Ai Court Skill
Security checks across static analysis, malware telemetry, and agentic risk
Overview
This appears to be a legitimate multi-agent chat-bot configuration, but it needs bot/API credentials, can keep running, and may share or store task context across agents and chat channels.
Install this only if you want a persistent multi-agent OpenClaw chat-bot system. Before starting it, review the configs copied into ~/.openclaw, use dedicated bot/API credentials, restrict Feishu/Discord access policies, verify any missing helper scripts from a trusted source, and avoid putting secrets into prompts or task descriptions.
Static analysis
No static analysis findings were reported for this release.
VirusTotal
VirusTotal findings are pending for this skill version.
Risk analysis
Artifact-based informational review of SKILL.md, metadata, install specs, static scan signals, and capability signals. ClawScan does not execute the skill or run runtime probes.

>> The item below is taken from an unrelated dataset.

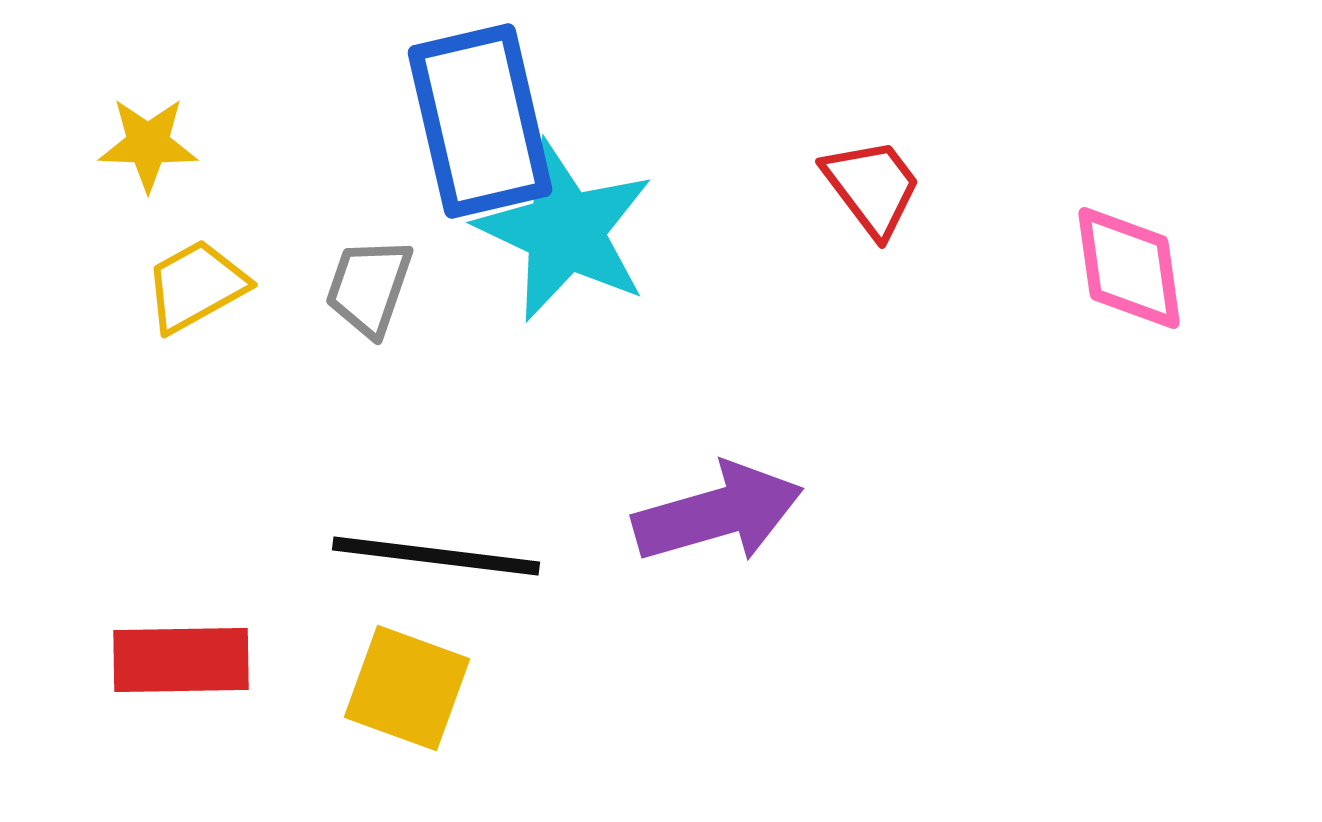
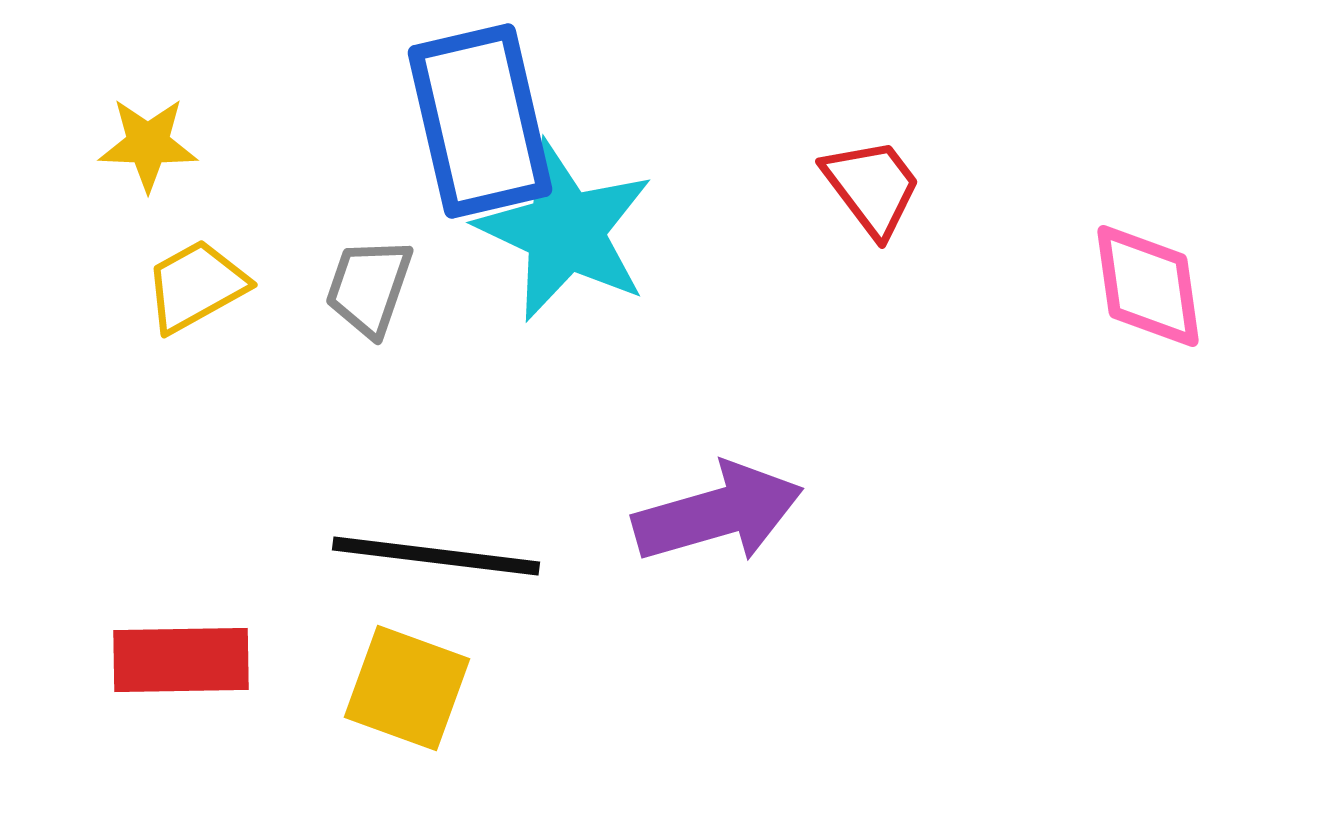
pink diamond: moved 19 px right, 18 px down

If configured too broadly, the bot may be able to read permitted messages and send messages as the bot in more chats than intended.
The setup requires Feishu application credentials and message read/send scopes. That is expected for a chat bot, but these credentials grant workspace messaging authority.
复制:App ID ... App Secret ... "im:message:send_as_bot", "im:message.p2p_msg:readonly", "im:message.group_at_msg:readonly"
Use a dedicated Feishu/Discord app, grant only needed scopes, store secrets securely, and prefer allowlists or pairing controls for private and group chats.
Private task details could be shared with other configured agents or chat rooms if the user includes sensitive information.
The dispatcher is instructed to forward user tasks to other agents and post work items to a chat channel. This is central to the skill, but it moves user context across agent and channel boundaries.
sessions_send --agentId neige --message "用户任务:..." ... message --channel discord --message "@兵部 请执行:..."
Review which agents and channels receive forwarded tasks, restrict chat access, and avoid sending secrets or sensitive business data unless the channel is trusted.
Task summaries or sensitive context may remain in local records and be reused in later coordination.
The workflow stores task progress/context. That is useful for coordination, but the artifacts do not specify retention, cleanup, or exact storage boundaries.
跟踪进度 — 定期询问进度,用 task-store 记录
Confirm where task records are stored, periodically clean them up, and avoid placing passwords, tokens, or confidential data in task descriptions.
The system may continue generating records or summaries after startup until the bot/gateway is stopped or the role is disabled.
One agent role is described as automatically creating daily and monthly records. This is disclosed and aligned with the collaboration-system concept, but it is ongoing autonomous behavior.
每日自动记录朝廷大事,生成起居注和月度报告
Disable scheduled/reporting agents if not needed, and define what conversations or tasks may be included in daily and monthly reports.
Following the task-store command may fail, or could run unreviewed local code if a matching script is added from another source.
The agent instructions reference a helper script that is not included in the supplied file manifest, which only includes scripts/doctor.sh. If users obtain or create that missing helper elsewhere, its behavior is outside this review.
node scripts/task-store.js create --id task_XXX --plan plan.json
Use only reviewed files from the installed package, verify any missing helper scripts before running them, and avoid copying commands into directories containing untrusted scripts.